## [PROBLEM TO SOLVE]
Taking the listing below, restate word for word each line from the line with "Králičí sestřička právě" to the line with "Historie figurek Sylvanian", ends included, and stop there.

## [DATA TO USE]
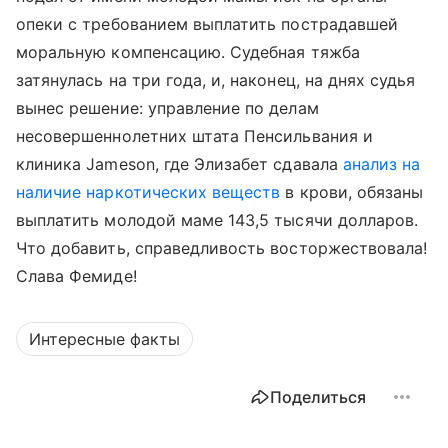
опеки с требованием выплатить пострадавшей
моральную компенсацию. Судебная тяжба
затянулась на три года, и, наконец, на днях судья
вынес решение: управление по делам
несовершеннолетних штата Пенсильвания и
клиника Jameson, где Элизабет сдавала
анализ на
наличие наркотических веществ
в крови, обязаны
выплатить молодой маме 143,5 тысячи долларов.
Что добавить, справедливость восторжествовала!
Слава Фемиде!
Интересные факты
Поделиться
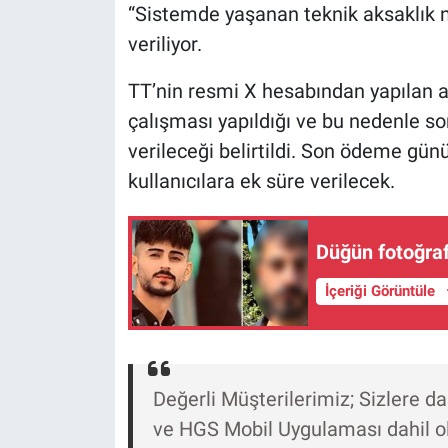
Nedir
“Sistemde yaşanan teknik aksaklık 
veriliyor.
Popüler
TT’nin resmi X hesabından yapılan 
Programlar
çalışması yapıldığı ve bu nedenle 
verileceği belirtildi. Son ödeme gü
Sağlık
kullanıcılara ek süre verilecek.
Spor
Düğün fotoğrafl
Teknoloji
İçeriği Görüntüle
Türkiye'nin Geleceği
Türkiye'nin Gündemi
Değerli Müşterilerimiz; Sizlere d
Yerel Gündem
ve HGS Mobil Uygulaması dahil o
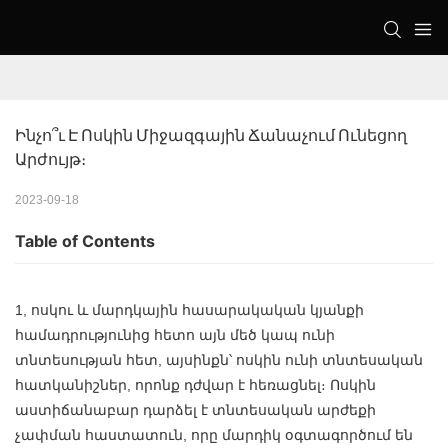
Ինչո՞ւ Է Ոսկին Միջազգային Ճանաչում Ունեցող 
Արժույթ։
2023-09-18
Table of Contents
1, ոսկու և մարդկային հասարակական կյանքի
համադրությունից հետո այն մեծ կապ ունի
տնտեսության հետ, այսինքն՝ ոսկին ունի տնտեսական
հատկանիշներ, որոնք դժվար է հեռացնել։ Ոսկին
աստիճանաբար դարձել է տնտեսական արժեքի
չափման հաստատուն, որը մարդիկ օգտագործում են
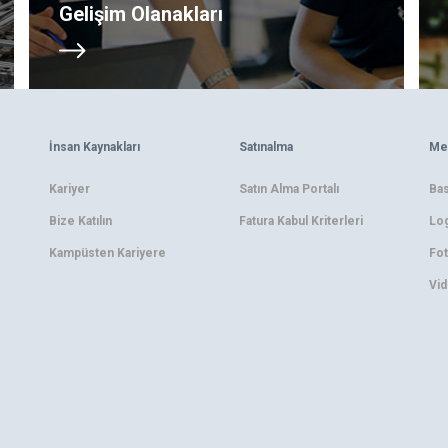
Gelişim Olanakları
İnsan Kaynakları
Satınalma
Me
Kariyer
Satın Alma Portalı
Bas
Bize Katılın
Fatura Kabul Kriterleri
Log
Kampüsten Kariyere
Fot
Vid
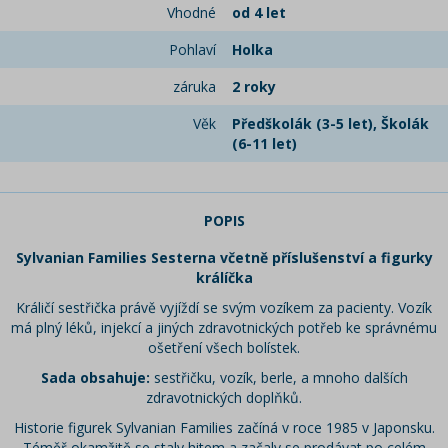
Vhodné
od 4 let
Pohlaví
Holka
záruka
2 roky
Věk
Předškolák (3-5 let), Školák
(6-11 let)
POPIS
Sylvanian Families Sesterna včetně příslušenství a figurky
králíčka
Králičí sestřička právě vyjíždí se svým vozíkem za pacienty. Vozík
má plný léků, injekcí a jiných zdravotnických potřeb ke správnému
ošetření všech bolístek.
Sada obsahuje:
sestřičku, vozík, berle, a mnoho dalších
zdravotnických doplňků.
Historie figurek Sylvanian Families začíná v roce 1985 v Japonsku.
Téměř okamžitě se staly hitem a začaly se prodávat po celém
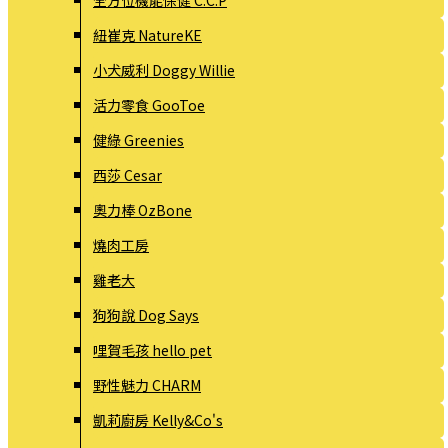
全方位機能保健 C.C.P
紐崔克 NatureKE
小犬威利 Doggy Willie
活力零食 GooToe
健綠 Greenies
西莎 Cesar
奧力棒 OzBone
燒肉工房
雞老大
狗狗說 Dog Says
哩賀毛孩 hello pet
野性魅力 CHARM
凱莉廚房 Kelly&Co's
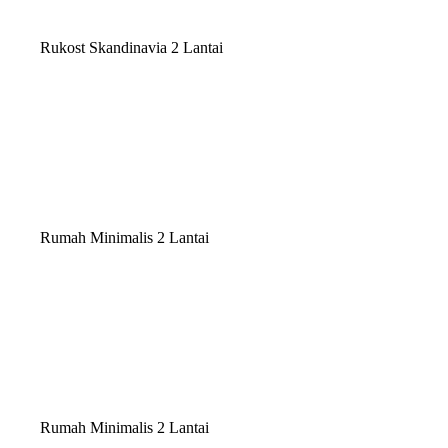
Rukost Skandinavia 2 Lantai
Rumah Minimalis 2 Lantai
Rumah Minimalis 2 Lantai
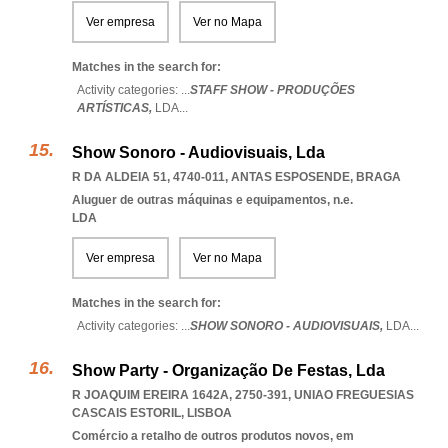
Ver empresa
Ver no Mapa
Matches in the search for:
Activity categories: ...
STAFF SHOW - PRODUÇÕES
ARTÍSTICAS,
LDA
...
Show Sonoro - Audiovisuais, Lda
R DA ALDEIA 51, 4740-011
,
ANTAS ESPOSENDE
,
BRAGA
Aluguer de outras máquinas e equipamentos, n.e.
LDA
Ver empresa
Ver no Mapa
Matches in the search for:
Activity categories: ...
SHOW SONORO - AUDIOVISUAIS,
LDA
...
Show Party - Organização De Festas, Lda
R JOAQUIM EREIRA 1642A, 2750-391
,
UNIAO FREGUESIAS
CASCAIS ESTORIL
,
LISBOA
Comércio a retalho de outros produtos novos, em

## [TASK OUTPUT]
Králičí sestřička právě vyjíždí se svým vozíkem za pacienty. Vozík
má plný léků, injekcí a jiných zdravotnických potřeb ke správnému
ošetření všech bolístek.
Sada obsahuje:
sestřičku, vozík, berle, a mnoho dalších
zdravotnických doplňků.
Historie figurek Sylvanian Families začíná v roce 1985 v Japonsku.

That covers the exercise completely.